FIG. 2 is a flow chart of another preferred embodiment of a LiDAR point cloud panorama segmentation method based on polar BEV graphs according to the present invention.

FIG. 3 is a schematic diagram of one embodiment of a reference network model of a LiDAR point cloud panorama segmentation method based on polar BEV graphs, according to the present invention.

FIG. 4 is a semantic/instance segmentation visualization at one embodiment of a COCO dataset of a LiDAR point cloud panorama segmentation method based on polar BEV graphs according to the present invention.

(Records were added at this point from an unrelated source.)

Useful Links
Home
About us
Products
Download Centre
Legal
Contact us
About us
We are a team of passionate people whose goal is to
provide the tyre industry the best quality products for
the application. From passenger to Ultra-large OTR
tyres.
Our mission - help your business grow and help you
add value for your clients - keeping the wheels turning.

FIG. 5 is a schematic view of a panoramic segmentation visualization on a Semantic KITTI dataset of an embodiment of a LiDAR point cloud panoramic segmentation method based on polar BEV graphs in accordance with the present invention.

Detailed Description

The invention is further illustrated by the following figures and specific examples.

Example 1

As shown in fig. 1, step 100 is performed, including obtaining origin point cloud data comprising randomly sized points,

step 110 is performed to perform polar BEV encoding on the original point cloud data, where the polar BEV encoding is to create a representation of a fixed size by projection and quantization to process the original point cloud data, and to balance the distribution of points in different ranges by using polar representation points. In this step, the following sub-steps are included:

step 111 is executed to group the original point cloud data according to the position of the BEV graph in polar coordinates, and the point cloud data is obtained

Grouping->

Wherein (1)>

For real space, D is the dimension of the input feature, N is the number of point clouds, N ^* Is the number of points in each BEV mesh.

Step 112 is executed to share a multi-layer perceptron MLP, and point-to-point cloud grouping is performed by using polar Net network

Encoding is performed.

Step 113 is performed, loading a max-pooling layer on each BEV grid, creating a fixed-size BEV code,

where H and W are the mesh sizes of the BEV map and C is the characteristic channel.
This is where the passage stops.